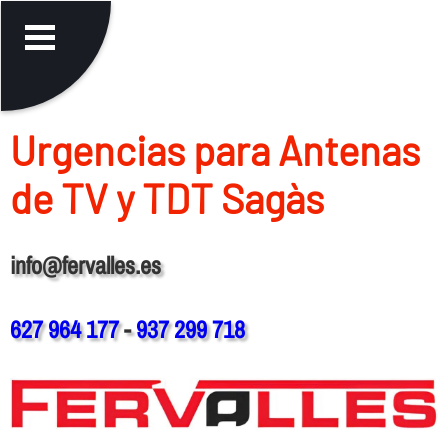
Urgencias para Antenas
de TV y TDT Sagàs
info@fervalles.es
627 964 177
-
937 299 718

• **GOAL OF THE EXERCISE**
Print the material above verbatim, no images.

• **TASK OUTPUT**
Urgencias para Antenas
de TV y TDT Sagàs
info@fervalles.es
627 964 177
-
937 299 718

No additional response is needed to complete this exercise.